EuclideanClustering¶
- class EuclideanClustering[source]¶
Bases:
etna.clustering.hierarchical.base.HierarchicalClustering
Hierarchical clustering with euclidean distance.
Examples
>>> from etna.clustering import EuclideanClustering >>> from etna.datasets import TSDataset >>> from etna.datasets import generate_ar_df >>> ts = generate_ar_df(periods = 40, start_time = "2000-01-01", n_segments = 10) >>> ts = TSDataset(TSDataset.to_dataset(ts), freq="D") >>> model = EuclideanClustering() >>> model.build_distance_matrix(ts) >>> model.build_clustering_algo(n_clusters=3, linkage="average") >>> segment2cluster = model.fit_predict() >>> segment2cluster {'segment_0': 2, 'segment_1': 1, 'segment_2': 0, 'segment_3': 1, 'segment_4': 1, 'segment_5': 0, 'segment_6': 0, 'segment_7': 0, 'segment_8': 2, 'segment_9': 2}
Create instance of EuclideanClustering.
- Inherited-members
Methods
build_clustering_algo
([n_clusters, linkage])Build clustering algo (see
sklearn.cluster.AgglomerativeClustering
) with given params.Build distance matrix with euclidean distance.

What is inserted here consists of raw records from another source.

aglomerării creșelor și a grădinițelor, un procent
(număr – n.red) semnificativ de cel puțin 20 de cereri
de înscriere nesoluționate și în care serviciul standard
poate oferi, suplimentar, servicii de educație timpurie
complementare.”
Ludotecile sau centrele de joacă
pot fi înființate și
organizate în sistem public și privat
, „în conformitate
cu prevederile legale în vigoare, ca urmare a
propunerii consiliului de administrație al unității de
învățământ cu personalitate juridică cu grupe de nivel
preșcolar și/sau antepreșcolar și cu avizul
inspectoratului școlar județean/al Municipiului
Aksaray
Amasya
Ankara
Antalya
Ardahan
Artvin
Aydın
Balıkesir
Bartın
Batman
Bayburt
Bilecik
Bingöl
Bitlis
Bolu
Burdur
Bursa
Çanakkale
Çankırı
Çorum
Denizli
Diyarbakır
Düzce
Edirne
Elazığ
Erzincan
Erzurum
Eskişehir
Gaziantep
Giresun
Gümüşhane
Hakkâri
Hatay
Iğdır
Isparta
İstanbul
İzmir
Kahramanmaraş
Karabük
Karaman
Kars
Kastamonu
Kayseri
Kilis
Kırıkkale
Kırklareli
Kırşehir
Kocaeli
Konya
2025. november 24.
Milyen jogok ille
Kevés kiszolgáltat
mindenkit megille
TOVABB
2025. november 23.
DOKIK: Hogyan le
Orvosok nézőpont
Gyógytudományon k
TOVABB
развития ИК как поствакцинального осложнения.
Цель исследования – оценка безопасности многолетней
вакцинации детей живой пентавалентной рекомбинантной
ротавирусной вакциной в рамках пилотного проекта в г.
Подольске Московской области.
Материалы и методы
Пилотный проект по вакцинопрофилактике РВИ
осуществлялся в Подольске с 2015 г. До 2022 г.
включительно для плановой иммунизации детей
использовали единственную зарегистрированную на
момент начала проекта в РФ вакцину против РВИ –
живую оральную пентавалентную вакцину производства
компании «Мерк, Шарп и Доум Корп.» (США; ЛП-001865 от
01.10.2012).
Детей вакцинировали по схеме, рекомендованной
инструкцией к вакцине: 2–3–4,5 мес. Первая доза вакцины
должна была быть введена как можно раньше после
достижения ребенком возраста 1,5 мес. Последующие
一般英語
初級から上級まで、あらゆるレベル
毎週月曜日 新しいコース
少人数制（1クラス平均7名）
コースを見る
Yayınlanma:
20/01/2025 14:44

Fit clustering algorithm and predict clusters according to distance matrix build.
get_centroids
(**averaging_kwargs)Get centroids of clusters.
set_params
(**params)Return new object instance with modified parameters.
to_dict
()Collect all information about etna object in dict.

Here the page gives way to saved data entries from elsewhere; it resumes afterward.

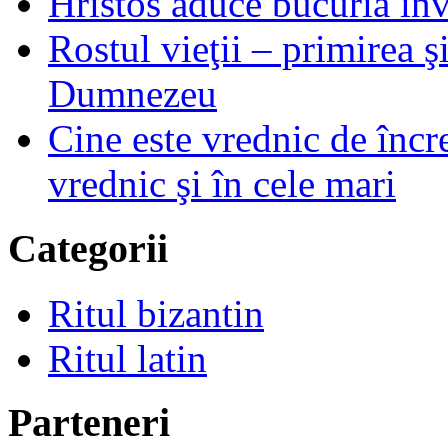
Hristos aduce bucuria învi
Rostul vieţii – primirea ş
Dumnezeu
Cine este vrednic de încre
vrednic şi în cele mari
Categorii
Ritul bizantin
Ritul latin
Parteneri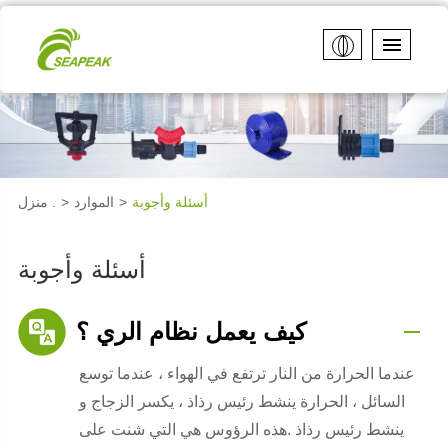
أسئلة وأجوبة
الموارد
منزل .
أسئلة وأجوبة
كيف يعمل نظام الري ؟
عندما الحرارة من النار ترتفع في الهواء ، عندما توسع
السائل ، الحرارة ينشط رئيس رذاذ ، يكسر الزجاج و
ينشط رئيس رذاذ .هذه الرؤوس هي التي شنت على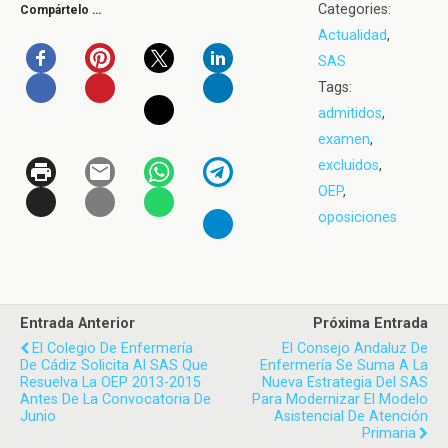
Categories:
Compártelo …
Actualidad
,
SAS
Tags:
admitidos
,
examen
,
excluidos
,
OEP
,
oposiciones
Entrada Anterior
Próxima Entrada
El Colegio De Enfermería
El Consejo Andaluz De
De Cádiz Solicita Al SAS Que
Enfermería Se Suma A La
Resuelva La OEP 2013-2015
Nueva Estrategia Del SAS
Antes De La Convocatoria De
Para Modernizar El Modelo
Junio
Asistencial De Atención
Primaria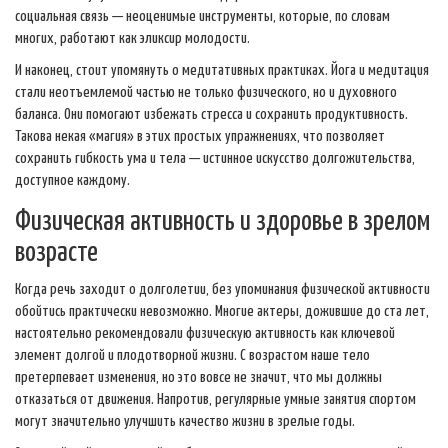
социальная связь — неоценимые инструменты, которые, по словам
многих, работают как эликсир молодости.
И наконец, стоит упомянуть о медитативных практиках. Йога и медитация
стали неотъемлемой частью не только физического, но и духовного
баланса. Они помогают избежать стресса и сохранить продуктивность.
Такова некая «магия» в этих простых упражнениях, что позволяет
сохранить гибкость ума и тела — истинное искусство долгожительства,
доступное каждому.
Физическая активность и здоровье в зрелом
возрасте
Когда речь заходит о долголетии, без упоминания физической активности
обойтись практически невозможно. Многие актеры, дожившие до ста лет,
настоятельно рекомендовали физическую активность как ключевой
элемент долгой и плодотворной жизни. С возрастом наше тело
претерпевает изменения, но это вовсе не значит, что мы должны
отказаться от движения. Напротив, регулярные умные занятия спортом
могут значительно улучшить качество жизни в зрелые годы.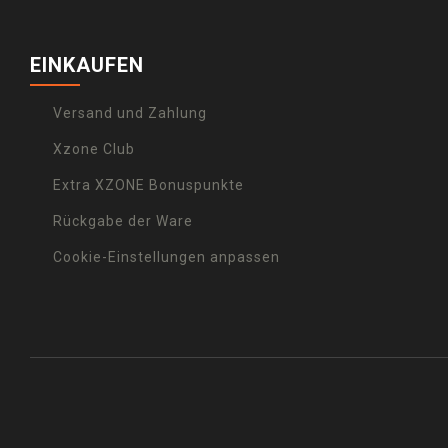
EINKAUFEN
Versand und Zahlung
Xzone Club
Extra XZONE Bonuspunkte
Rückgabe der Ware
Cookie-Einstellungen anpassen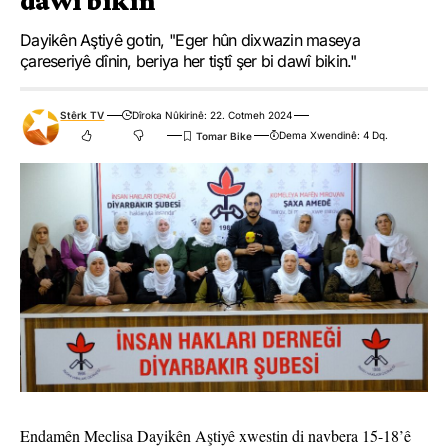
dawî bikin
Dayikên Aştiyê gotin, "Eger hûn dixwazin maseya
çareseriyê dînin, beriya her tiştî şer bi dawî bikin."
Stêrk TV
Dîroka Nûkirinê: 22. Cotmeh 2024
Dema Xwendinê: 4 Dq.
Endamên Meclisa Dayikên Aştiyê xwestin di navbera 15-18’ê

- build_clustering_algo(n_clusters: int = 30, linkage: Union[str, etna.clustering.hierarchical.base.ClusteringLinkageMode] = ClusteringLinkageMode.average, **clustering_algo_params)¶
Build clustering algo (see
sklearn.cluster.AgglomerativeClustering
) with given params.- Parameters
n_clusters (int) – number of clusters to build
linkage (Union[str, etna.clustering.hierarchical.base.ClusteringLinkageMode]) – rule for distance computation for new clusters, allowed “ward”, “single”, “average”, “maximum”, “complete”
Notes
Note that it will reset previous results of clustering in case of reinit algo.
- build_distance_matrix(ts: TSDataset)[source]¶
Build distance matrix with euclidean distance.
- Parameters
ts (TSDataset) – TSDataset with series to build distance matrix
- fit_predict() Dict[str, int] ¶
Fit clustering algorithm and predict clusters according to distance matrix build.
- Returns
dict in format {segment: cluster}
- Return type
Dict[str, int]
- get_centroids(**averaging_kwargs) pandas.core.frame.DataFrame ¶
Get centroids of clusters.
- Returns
dataframe with centroids
- Return type
pd.DataFrame
- set_params(**params: dict) etna.core.mixins.TMixin ¶
Return new object instance with modified parameters.
Method also allows to change parameters of nested objects within the current object. For example, it is possible to change parameters of a
model
in aPipeline
.Nested parameters are expected to be in a
<component_1>.<...>.<parameter>
form, where components are separated by a dot.- Parameters
**params – Estimator parameters
self (etna.core.mixins.TMixin) –
params (dict) –
- Returns
New instance with changed parameters
- Return type
etna.core.mixins.TMixin
Examples
>>> from etna.pipeline import Pipeline >>> from etna.models import NaiveModel >>> from etna.transforms import AddConstTransform >>> model = model=NaiveModel(lag=1) >>> transforms = [AddConstTransform(in_column="target", value=1)] >>> pipeline = Pipeline(model, transforms=transforms, horizon=3) >>> pipeline.set_params(**{"model.lag": 3, "transforms.0.value": 2}) Pipeline(model = NaiveModel(lag = 3, ), transforms = [AddConstTransform(in_column = 'target', value = 2, inplace = True, out_column = None, )], horizon = 3, )
- to_dict()¶
Collect all information about etna object in dict.